Faceva parte di una catena di punti di vigilanza che aveva i suoi avvistamenti più importanti in Calascio e nel castello di Bominaco.

Guardo la torre ferita, ricordo la volta che venni proprio sotto il manufatto insieme agli amici di Bologna.

Allora era intera!
Si presentava in tutta la sua magnificenza.
A proposito di Bominaco, si raccontano storie incredibili sul maniero.
Lo si credeva infestato da un fantasma.
Un’anima maledetta vagava tra le pietre.
Era Pier Maria dei Piccolomini, soldato di ventura, assassinato mentre festeggiava il ritorno dalle battaglie, da un rivale in amore.
Pugnalato, fu gettato in un pozzo.
Pare che fosse tornato in vita per uccidere la donna e il suo amante.
La morte dei due è rimasta un episodio inspiegabile.
Santo Stefano ha l’architettura delle famose “case mura”, caratterizzate da camminamenti coperti e da unità abitative legate tra loro.

Scorgiamo ingressi con singolari archi in pietra e secolari arredi urbani.
Capiamo perché ci troviamo in uno dei paesi più belli d’Italia e perché l’Ente Parco abbia concepito proprio qui, un grande progetto di recupero e tutela in ottica strettamente conservativa di questo ingente patrimonio storico e architettonico.

La “Casa del Capitano” è un edificio gentilizio che visito di lì a poco, posto nella zona in cui si sta realizzando il grosso dei lavori di consolidamento.

Appena fuori del centro, antiche masserie rendono visibili tracce di storia segnata dalla vita e dalla cultura contadina.


Un’esistenza dura legata ad una economia difficile.
Tornando nel cuore del paese ci troviamo davanti al Centro Visite del Parco.

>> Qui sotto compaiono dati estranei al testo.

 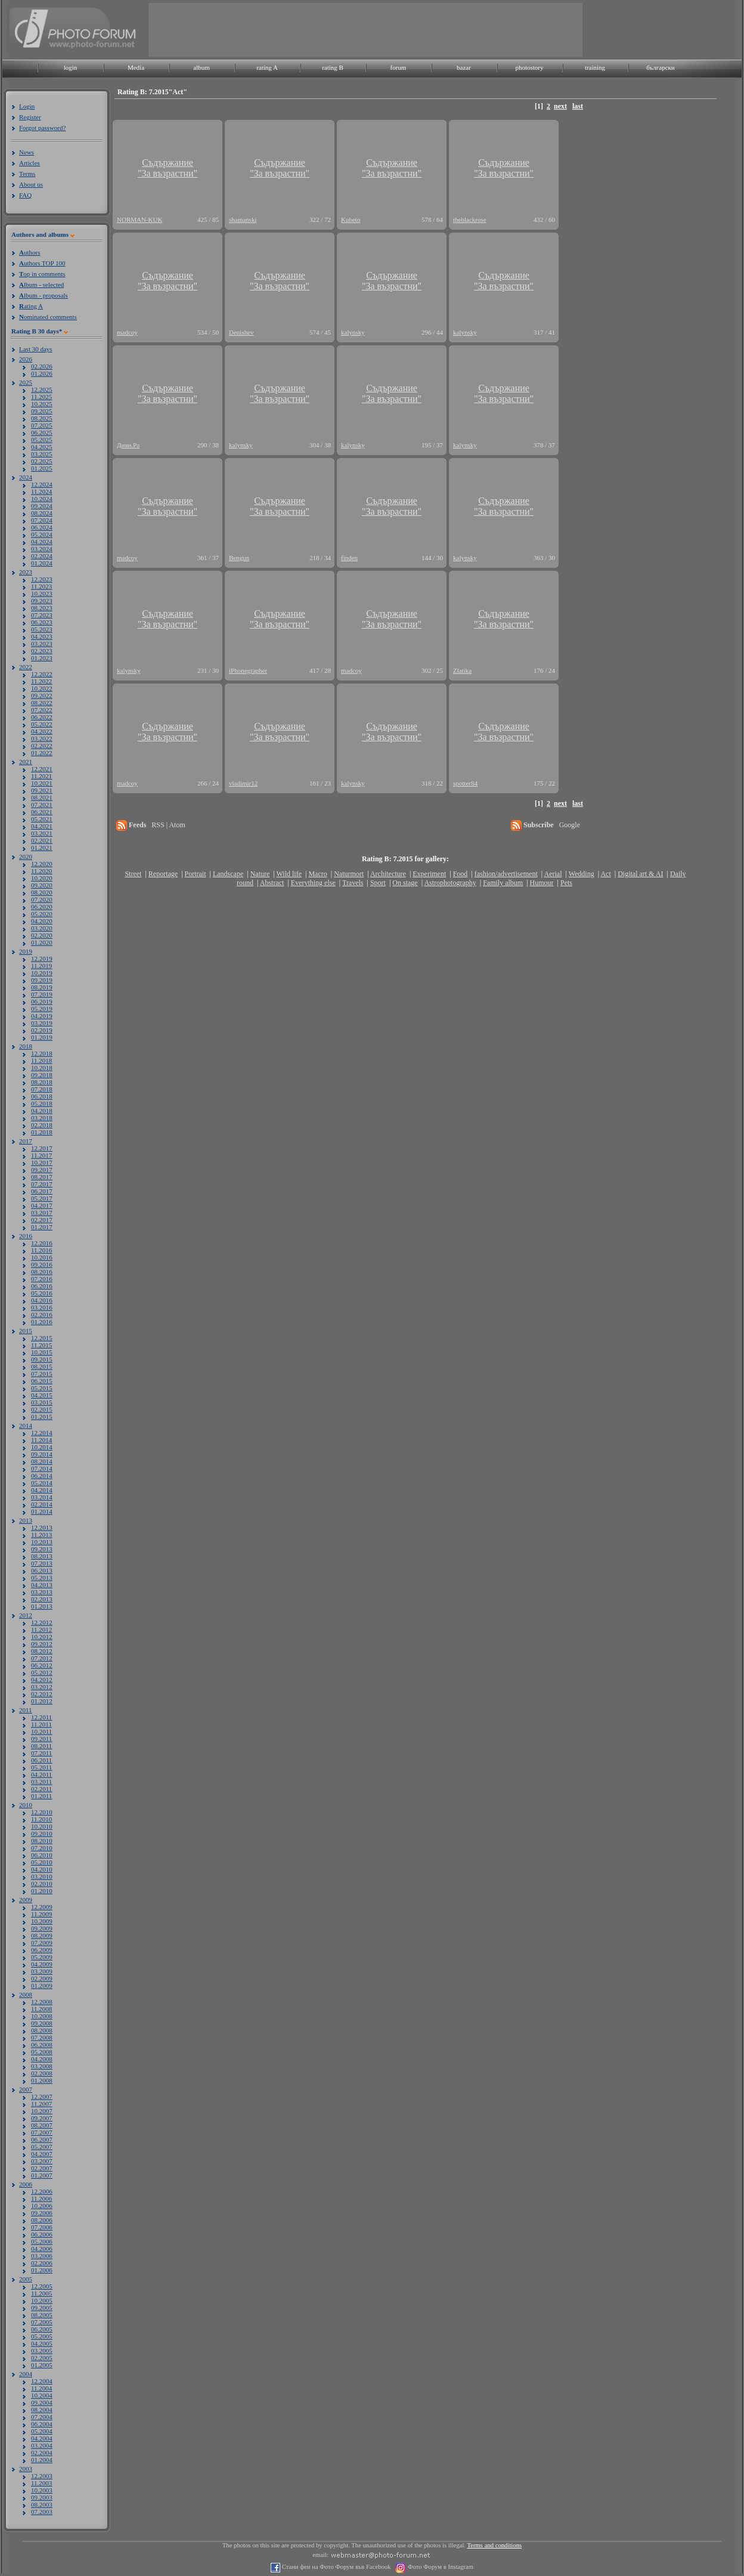 I want to click on 01.2024, so click(x=41, y=563).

Una gentile ragazza dai capelli fluenti e lo sguardo magnetico, credendoci a digiuno della zona, informa che esistono facili passeggiate che portano alla Rocca di Calascio o impegnative escursioni sui monti della Piana di Campo Imperatore.
Parla di antichi tratturi usati dai pastori e oggi percorribili a cavallo o in mountain Bike.
Mi magnifica le lenticchie, la ricotta, lo zafferano.
Ci consiglia anche il menù! Maccheroni alla pecoraia, ceci in umido, spezzato di agnello e cicerchiata. Peccato rinunciare.
Noi tra qualche ora saremo davanti le pietre bianche della Rocca di Calascio.

Come arrivare a Santo Stefano da Sessanio:
Da Nord: Dall'autostrada A14 seguire la direzione Ancona, uscire a Teramo/Giulianova/Mosciano Sant' Angelo, proseguire in direzione L'Aquila, imboccare l'autostrada A 24, uscire a L'Aquila Est, prendere la SS 17 in direzione di Pescara, svoltare in direzione di Santo Stefano di Sessanio.

Da Sud: Dall'autostrada A14 seguire la direzione Pescara, continuare in direzione Roma, prendere l'autostrada A 25, uscire a Bussi/Popoli, seguire le indicazioni per L'Aquila, continuare sulla SS 5 e poi sulla SS 153 in direzione Navelli, prendere la SS 17 in direzione di L'Aquila e proseguire seguendo indicazioni per Santo Stefano di Sessanio.

Dalla città de L'Aquila: Percorrere la SS 17 in direzione di Pescara, proseguire fino alle indicazioni per Santo Stefano di Sessanio.